In Korea, I wasn't as vocal as I used to be either.  I'm not sure why, maybe because I hadn't been back there in two years, but still, I don't change my personality for anything or anyone.  The Gift Team trip is always an emotional trip, maybe this time it really got to me without me knowing it?  I feel like I'm missing something or something is undone...
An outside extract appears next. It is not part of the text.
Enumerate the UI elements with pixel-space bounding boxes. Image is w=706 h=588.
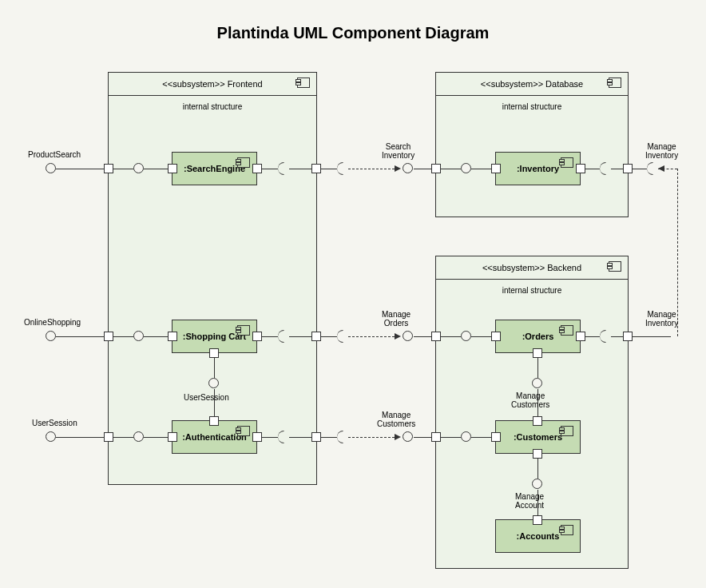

I've been listening to more music lately too, which is very unlike me.  I even bought some music from iTunes and I don't like to spend money like that!  Every song I listen to, I feel very sentimental and some of the songs are up beat, not all slow songs which I usually like.  Today, as I was preparing my daughter and husband's birthday dinner, which took all day...one song was blasting from my iPad and my husband happened to come upstairs at that moment and one look at him and I hugged him and started crying.

I don't know what is going on, I've always been very emotional and can cry at anything, but this feeling is different...

Thursday, January 5, 2012

Bring it on 2012!

I can't believe it is now the year 2012.  I can't believe how time goes by so fast nowadays...with that, I know I will do everything possible to make it a great year.  I want to travel the world more, I want to do more random acts of kindness, I want to see more people be happy.

These are not my New Year's resolutions, I don't make them.  I just do whatever happens to catch my fancy at the moment.  I hope all of you reading will do the same.  I wish you all happiness, contentment, and peacefulness within yourselves.